The Past
Patricia
Mather AO
(née Kott)
PhD, DSc, DSc (hon caus), FAIBiol, FMLS
I was always interested in biology. When I was a student there was an interest in marine studies at the University of Western Australia, as was common at that time throughout all Australian universities – all near the sea! I did a thesis on bristle worms for a BSc (Hons) degree and subsequently was appointed plankton officer at CSIR Division of Fisheries in NSW. The Chief of the Division, Harold Thompson, had worked on ascidians (sea squirts) in Scotland and had always intended to work on them in Australia. However, finding himself spending so much time on administration, he never got around to it and he urged me to get involved with these organisms in my spare time. I did so, and added new material to existing collections in CSIR and the Australian Museum. CSIR was very generous with time for field trips along the coasts of NSW, St Vincent Gulf in SA and south-western Australia. In my spare time, as Harold Thompson had suggested, I produced the preliminary work on several groups of Australian ascidians.
After 18 months at Cronulla I received a CSIR overseas studentship and went to the famous Marine Biological Association of the UK laboratory at Plymouth. I was there from 1949 to 1951. It was a wonderful time. The war was over and students came to Plymouth from all over Europe in the summer and it was like being in a graduate school – a thing we didn’t have in Australian universities at that time. In late 1951 I returned to CSIRO (as CSIR had become) as plankton officer and continued my studies on ascidians.
Three years later (in 1955), at the end of the statutory three years that recipients undertook to work for the organisation at the conclusion of their studentship, I married Wharton Mather, a lecturer in the Zoology Department at the University of Queensland. When you got married in those days, you gave up work and I did the conformist thing. I didn’t think of doing anything else. I worked on research grants for the first couple of years of my marriage, one of those years in America where Wharton was on sabbatical leave. Periods of having children alternated with short terms of research. In 1961-62 I received a Commonwealth Graduate Student Award that enabled me to employ some help in the house and continue research, completing work that I had not finished before the birth of my first child and resulting in a PhD degree from the University of Queensland. I gave up the award when my third son was born, and at that time I never intended to return to science. However, in 1965 following an invitation and offer of funding that would enable me to do the work, I entered into a two year Personal Service Contract with the Smithsonian Institution to produce a monograph on Antarctic ascidians, based on the American national collections. The work was done in The University of Queensland where I had been appointed a Research Fellow. Subsequently the contract with the Smithsonian was extended for two more years for a supplement to the monograph. For this work particularly I was awarded a DSc from UWA in 1970.
The Smithsonian contract had set a pattern – I didn’t stop working after it had concluded – I continued as a Research Fellow in the University of Queensland, supported by an ARGC grant. Then, in 1973, after nearly 10 years on what we now would term ‘soft money ‘, I was appointed a curator in the Queensland Museum, becoming senior curator the following year, a position I held until my retirement in 1990. Since then, I have been an Honorary Associate of the museum, and continue my work, but without salary, my accommodation and support facilities being provided by the museum and my research (including an assistant) funded through successive grants from the Australian Research Council and the Australian Biological Resources Survey.
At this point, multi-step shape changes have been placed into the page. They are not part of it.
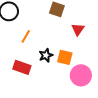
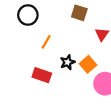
orange square: (65, 57) -> (88, 64), turned 35

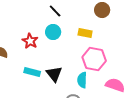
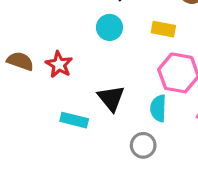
red star: (30, 41) -> (59, 64), moved
cyan rectangle: (32, 72) -> (74, 120), moved

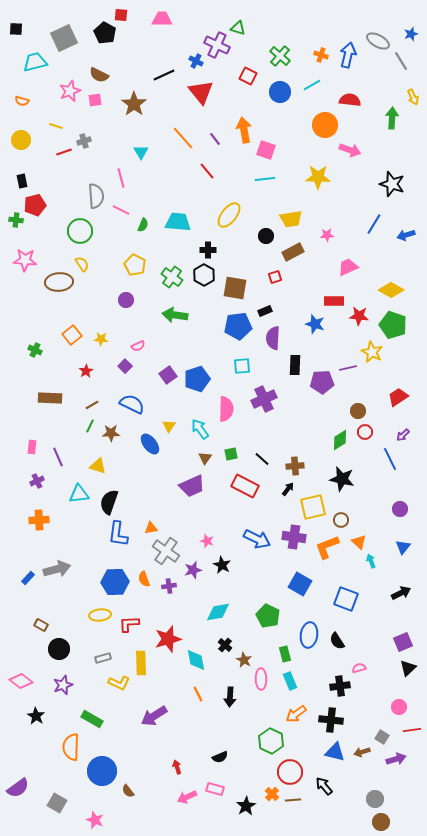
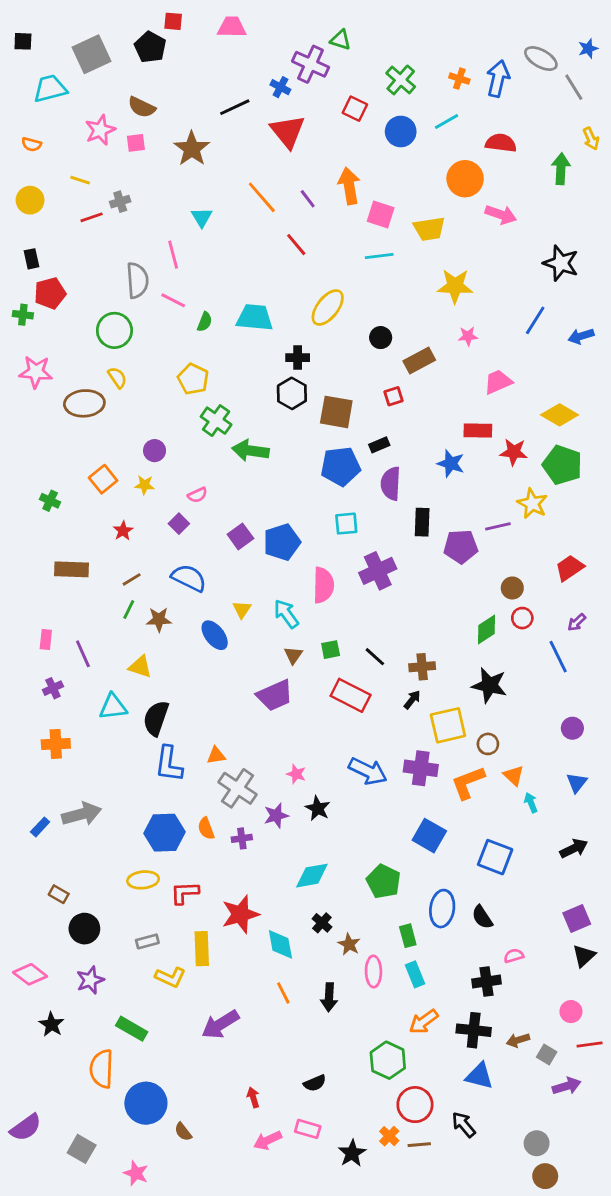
yellow star: (318, 177) -> (455, 286), moved
yellow trapezoid: (291, 219) -> (429, 229), moved
green cross: (172, 277) -> (216, 421), moved
purple circle: (126, 300) -> (155, 451), moved
brown arrow: (362, 752) -> (518, 1040), moved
I have been so fortunate that even outside a normal career pathway, I have been able to document a large group of previously unknown organisms. The work underpin a whole bandwagon of research on the ecology of marine communities including symbioses with plant cells previously unknown in these organisms.
My career as a marine biologist has brought me in contact with many wonderful colleagues both in Australia and overseas and has provided me with opportunities to visit and work in laboratories around the world. Last but not least has been the opportunity available to me as a biologist to be an advocate for our rational use of the environment and of biological resources. In Queensland this has inevitably involved me in work for the Great Barrier Reef. I look on my years as Honorary Secretary of the Great Barrier Reef Committee, providing scientific briefing for Counsel for the conservation bodies presenting evidence to the Royal Commissions on Oil Drilling in the Great Barrier Reef (on which the subsequent Federal legislation for the Great Barrier Reef Marine Park Act was based) as years of achievement and satisfaction, equalled only by the satisfactions and joy I have derived from my sons, their wives and my grandsons.